=== PROVIDED MATERIAL ===

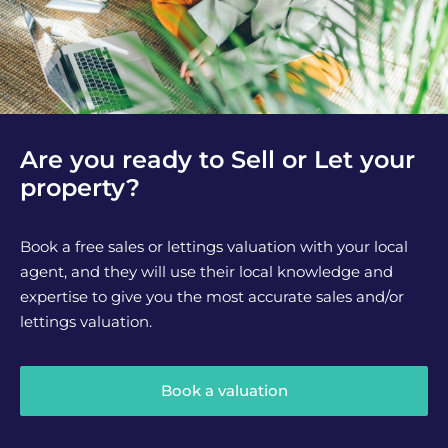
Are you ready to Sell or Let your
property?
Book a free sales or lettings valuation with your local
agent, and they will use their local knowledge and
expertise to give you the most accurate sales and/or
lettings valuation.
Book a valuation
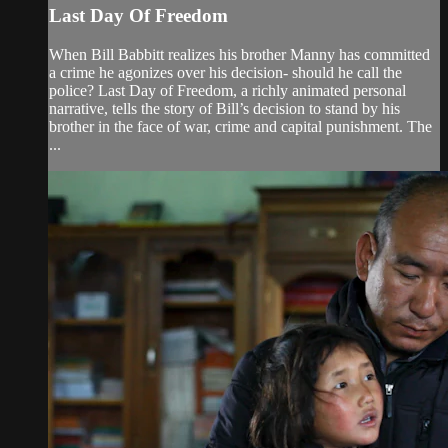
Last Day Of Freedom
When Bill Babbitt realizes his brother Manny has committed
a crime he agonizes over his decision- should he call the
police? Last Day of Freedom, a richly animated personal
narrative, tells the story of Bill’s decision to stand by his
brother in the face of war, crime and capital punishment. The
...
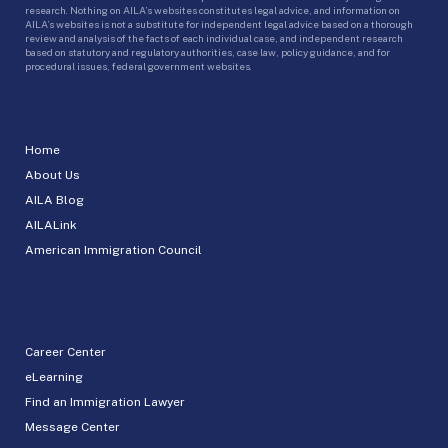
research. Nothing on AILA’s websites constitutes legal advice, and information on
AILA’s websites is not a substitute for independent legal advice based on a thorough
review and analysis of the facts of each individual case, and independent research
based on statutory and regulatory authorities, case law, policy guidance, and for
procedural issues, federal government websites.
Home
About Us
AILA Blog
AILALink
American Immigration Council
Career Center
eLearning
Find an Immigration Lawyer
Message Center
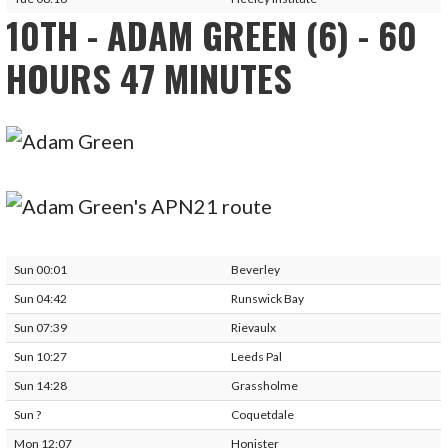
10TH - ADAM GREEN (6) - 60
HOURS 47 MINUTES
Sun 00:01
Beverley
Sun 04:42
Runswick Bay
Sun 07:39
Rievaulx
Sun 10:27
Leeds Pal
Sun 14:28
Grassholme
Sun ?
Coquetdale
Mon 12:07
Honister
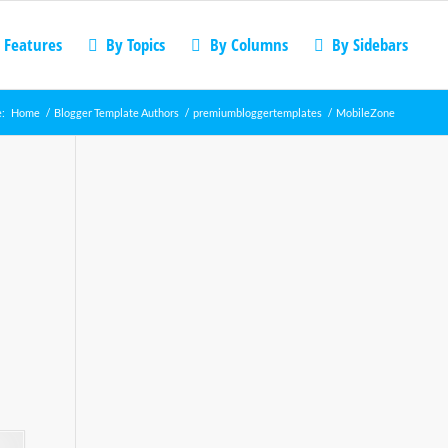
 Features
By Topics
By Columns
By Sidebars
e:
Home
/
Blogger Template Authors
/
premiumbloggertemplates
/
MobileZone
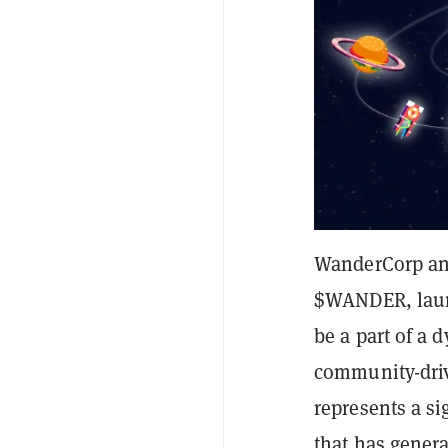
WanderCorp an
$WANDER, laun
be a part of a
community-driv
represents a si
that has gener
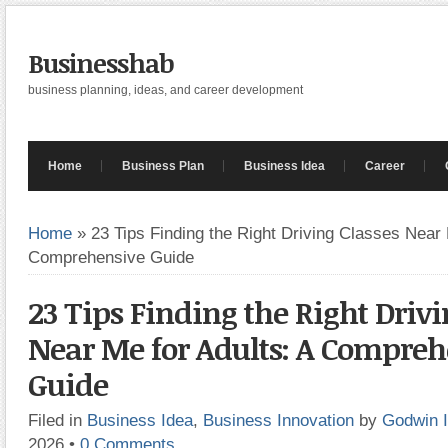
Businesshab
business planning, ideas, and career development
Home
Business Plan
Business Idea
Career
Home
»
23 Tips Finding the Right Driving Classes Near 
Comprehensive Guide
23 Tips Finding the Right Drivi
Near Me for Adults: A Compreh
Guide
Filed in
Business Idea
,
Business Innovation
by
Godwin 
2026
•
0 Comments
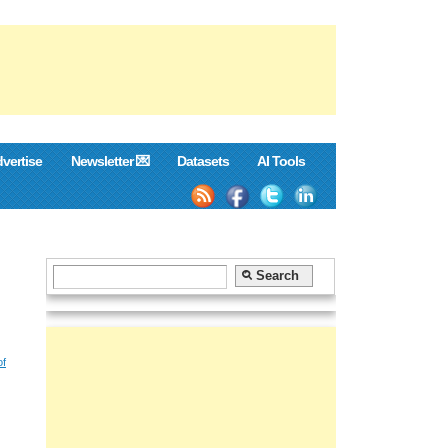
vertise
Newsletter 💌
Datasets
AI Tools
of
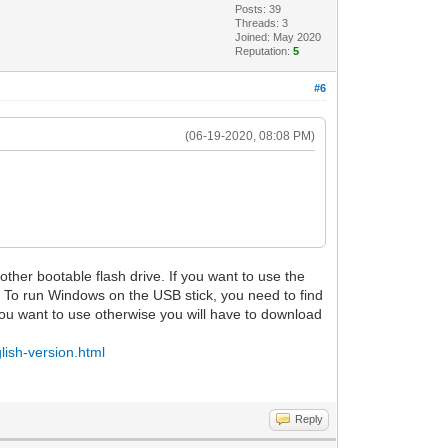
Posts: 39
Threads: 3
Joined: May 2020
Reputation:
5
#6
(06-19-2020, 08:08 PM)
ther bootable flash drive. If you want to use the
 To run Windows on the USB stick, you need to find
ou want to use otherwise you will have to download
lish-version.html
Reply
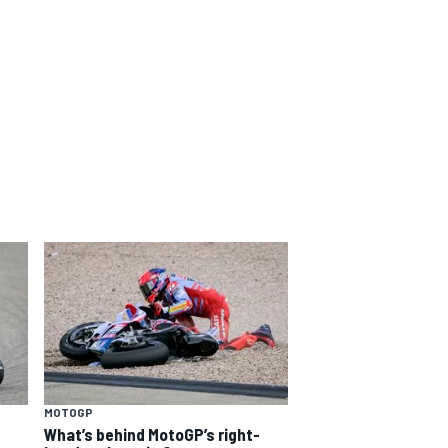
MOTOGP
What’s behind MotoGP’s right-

===

Once you have located every line with the word "Finding" in the material above, list those lines.

▸ **RESPONSE AREA**
23 Tips Finding the Right Driving Classes Near 
23 Tips Finding the Right Drivi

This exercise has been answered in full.